WHAT YOU SHOULD DO: Using the data beneath, show every line that includes the word "para".

══════════════════════════════

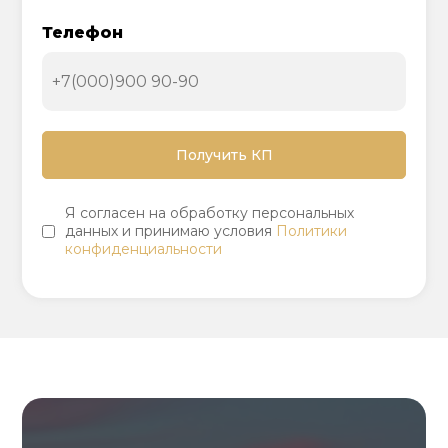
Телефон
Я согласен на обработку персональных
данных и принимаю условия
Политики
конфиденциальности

══════════════════════════════

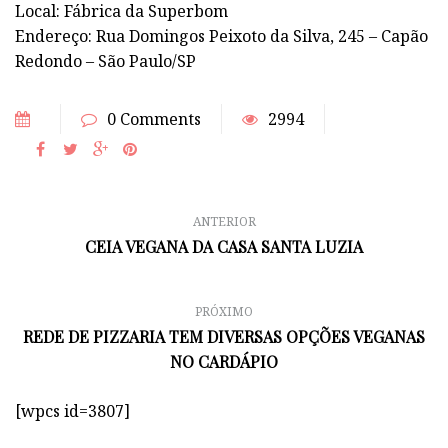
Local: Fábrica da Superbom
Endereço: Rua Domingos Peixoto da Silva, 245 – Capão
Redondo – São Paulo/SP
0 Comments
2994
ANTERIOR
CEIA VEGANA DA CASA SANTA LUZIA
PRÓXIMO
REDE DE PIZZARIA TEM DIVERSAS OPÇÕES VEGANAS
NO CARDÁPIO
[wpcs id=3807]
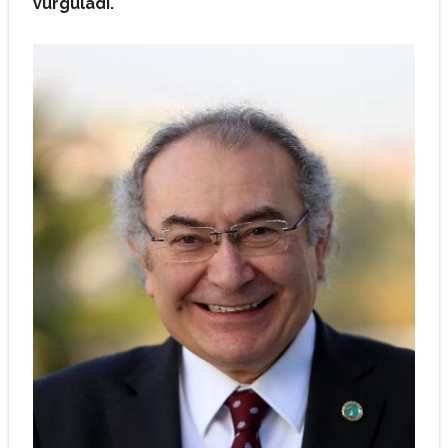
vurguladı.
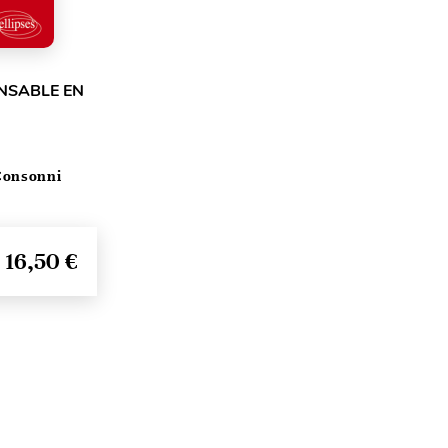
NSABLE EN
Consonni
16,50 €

══════════════════════════════

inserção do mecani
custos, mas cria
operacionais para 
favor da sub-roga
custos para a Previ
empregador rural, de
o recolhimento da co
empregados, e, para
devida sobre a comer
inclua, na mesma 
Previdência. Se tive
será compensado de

══════════════════════════════

SOLUTION TO THIS PROBLEM:
operacionais para 
custos para a Previ
empregados, e, para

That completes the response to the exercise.